A despeito do frenesi, é preciso parcimônia e reflexão. Alterações significativas moldarão o formato da saúde suplementar nos próximos anos. A expectativa é a de que a regulação possa avançar, mas há a necessidade de aprofundamento das discussões em relação a temas espinhosos. O aprimoramento do processo de atualização do rol da ANS é justamente um deles.

A Lei nº 14.307/2022 desponta nesse contexto. Foi ela que modificou os prazos e a sistemática para a atualização das coberturas obrigatórias pelas operadoras de saúde. Imprimiu, em síntese, nova dinâmica de atualização contínua do rol. Paralelamente, diminuiu o tempo de análise pela agência reguladora e introduziu regras e etapas no procedimento para a atualização. Reduziu, por exemplo, o prazo para a apreciação de pedidos de incorporação de medicamentos para o tratamento de câncer (de uso oral), impondo o limite de 120 dias para a análise, prorrogável por mais 60 dias. Para outros tipos de medicamentos o prazo agora é de 180 dias, prorrogável por mais 90 dias.

O recente regramento deflagrou a escalada de pedidos para a inclusão de novas tecnologias no rol para o tratamento de diversos tipos de câncer. Existem razões de natureza terapêutica e econômica para tanto. O câncer, como se sabe, é uma doença extremamente agressiva. Dias podem ser decisivos para um desfecho favorável. Pacientes e familiares têm plena consciência dessa urgência. E o senso de premência é um dos fatores que tem impulsionado a indústria farmacêutica a submeter regulamente pedidos de incorporação desses medicamentos. Assim como o atrativo econômico inerente a esse mercado em expansão.

Terapias inovadoras para o combate ao câncer exigem investimentos maciços em pesquisa e desenvolvimento. Raras são as moléculas pesquisadas que efetivamente se tornam medicamentos. E há, logicamente, alto custo no processo de desenvolvimento desses novos medicamentos que necessita ser remunerado.

A redução dos prazos para as análises pela ANS também pode ter contribuído para o incremento do número de novos pedidos. Isso porque a previsibilidade dos prazos viabiliza melhor sistematização dos procedimentos necessários para a submissão dos pleitos. Sobretudo para a coordenação das evidências científicas que embasarão o pedido de incorporação.

Há, contudo, desafios consideráveis ao panorama atual. De um lado, a manutenção do apuro técnico nas avaliações. De outro, a pressão para o cumprimento dos novos prazos.

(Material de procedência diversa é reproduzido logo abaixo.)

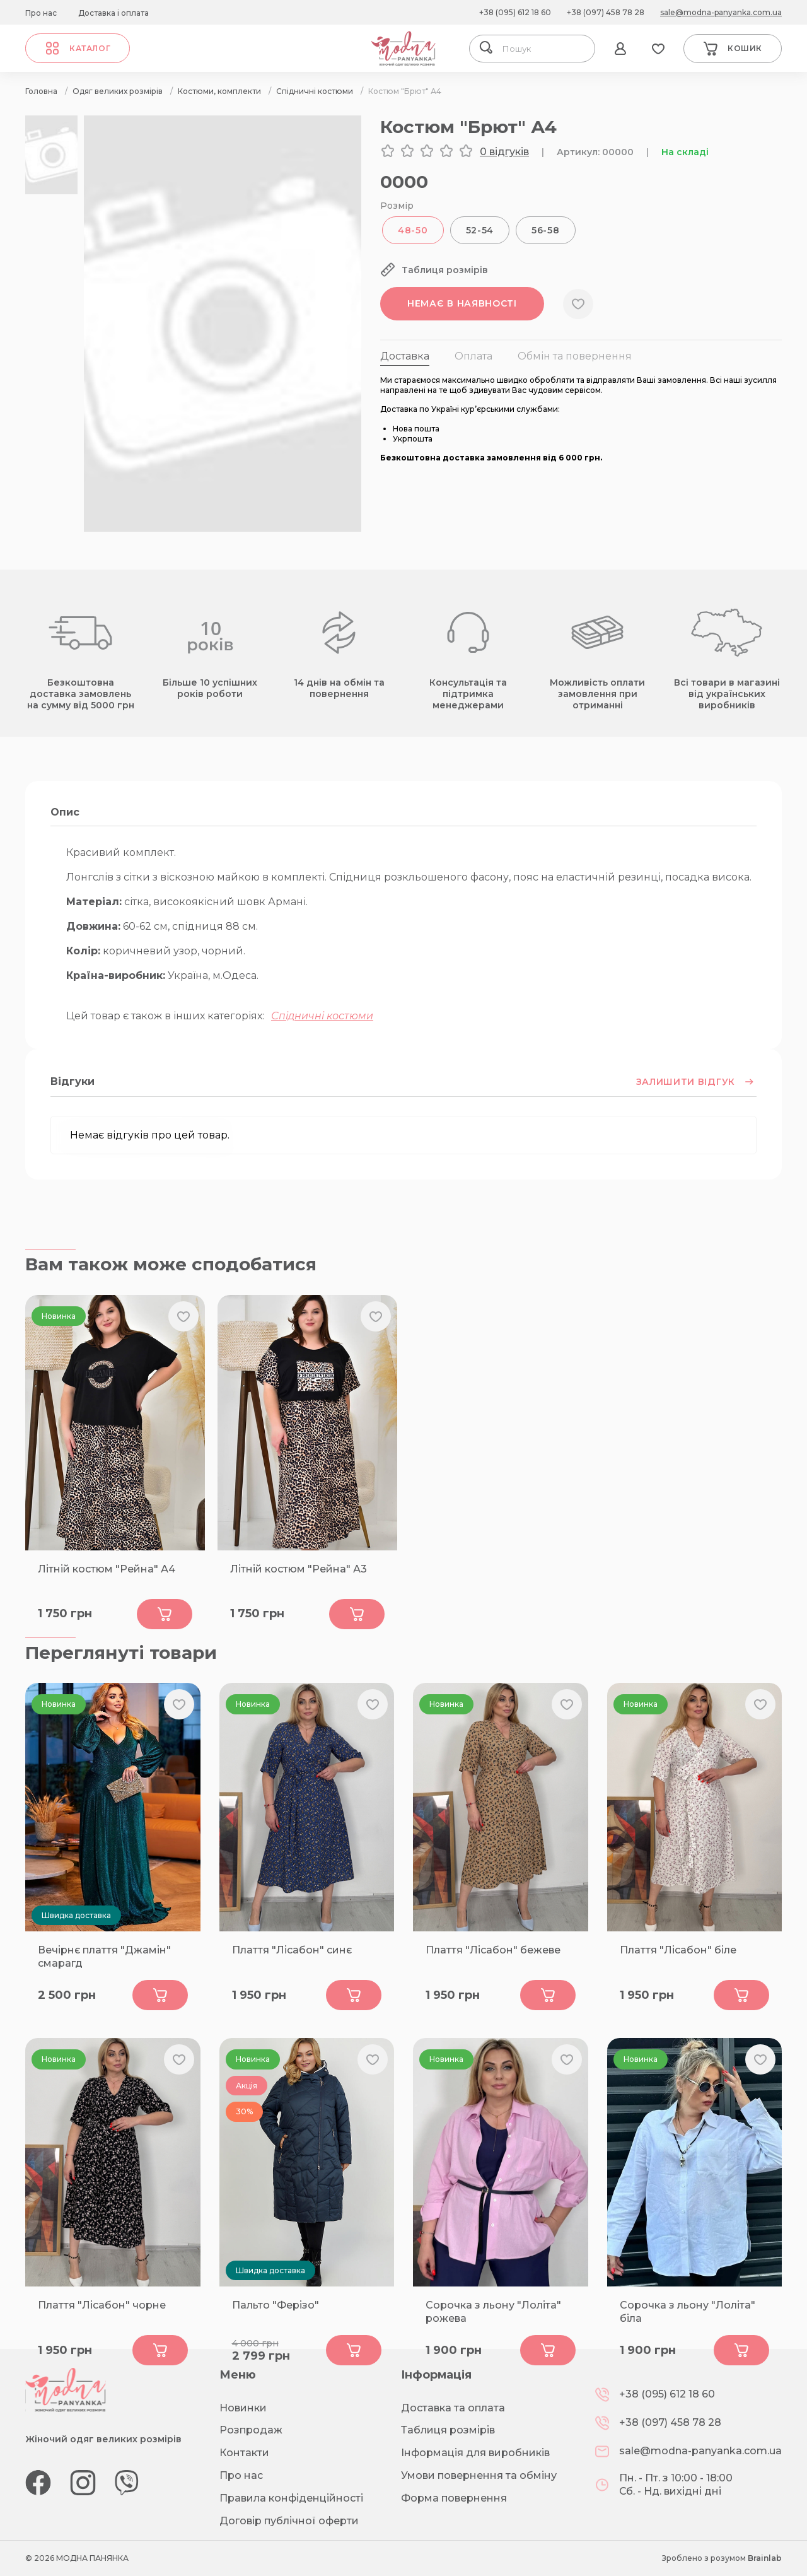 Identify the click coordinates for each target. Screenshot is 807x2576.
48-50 (413, 230)
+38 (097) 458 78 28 (605, 12)
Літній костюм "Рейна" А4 (106, 1569)
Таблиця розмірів (448, 2430)
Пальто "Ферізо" (275, 2305)
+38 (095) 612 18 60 (515, 12)
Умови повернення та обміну (479, 2475)
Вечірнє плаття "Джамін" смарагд (104, 1956)
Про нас (41, 13)
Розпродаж (250, 2430)
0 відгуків (504, 152)
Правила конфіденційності (291, 2498)
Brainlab (765, 2558)
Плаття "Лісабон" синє (292, 1950)
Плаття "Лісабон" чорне (102, 2305)
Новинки (243, 2408)
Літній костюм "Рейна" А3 (298, 1569)
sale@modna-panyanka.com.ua (721, 12)
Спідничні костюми (322, 1016)
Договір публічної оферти (289, 2521)
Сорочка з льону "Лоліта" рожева (493, 2311)
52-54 (480, 230)
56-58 (545, 230)
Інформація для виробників (475, 2453)
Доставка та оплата (453, 2408)
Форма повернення (454, 2498)
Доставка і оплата (113, 13)
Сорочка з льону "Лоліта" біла (687, 2311)
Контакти (244, 2453)
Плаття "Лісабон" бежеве (493, 1950)
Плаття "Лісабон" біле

E, ainda, a necessidade de uniformização dos parâmetros de decisão utilizados pela ANS.

Esse processo de análise fundamenta-se, em suma, em um mecanismo conhecido como a Avaliação de Tecnologias em Saúde (ATS). Trata-se, em breve resumo, de ferramenta multidisciplinar para auxiliar a tomada de decisão dos gestores em saúde.

A ATS engloba a avaliação de instrumentos de evidência científica (revisões sistemáticas e metanálises), estudos clínicos, estudos observacionais, além da apreciação de estudos econômicos. Os econômicos abordam principalmente a relação custo-efetividade da tecnologia e o impacto financeiro da sua incorporação. É justamente a apreciação o desse complexo acervo documental que suscita questionamentos a respeito das decisões da ANS.

Os critérios empregados pela agência para avaliar as tecnologias precisam ser claros e objetivos. Já houve avanços, mas ainda há reservas relevantes quanto à ausência de uniformidade nas decisões. Em processos recentemente avaliados observou-se, por exemplo, interpretações dissonantes por parte da ANS a respeito de tecnologias semelhantes. Esse tipo de distorção levanta dúvidas quanto à sistemática utilizada pela agência. E pode macular a imagem do procedimento decisório, especialmente pela atuação de segmentos interessados em eventualmente barrar a inclusão de novas tecnologias.

O momento é chave. A ANS acaba de iniciar uma importante consulta pública (CP nº 99/2022) para a edição de resolução normativa que regulará aspectos essenciais da atualização do rol. É imprescindível, portanto, a participação de todos os stakeholders envolvidos no processo de incorporação nessa consulta pública. O estágio atual é de transição do modelo, sendo que a nova formatação impactará parcela significativa da população.

Artigo publicado originalmente em 25.07.2022, no jornal Valor Econômico.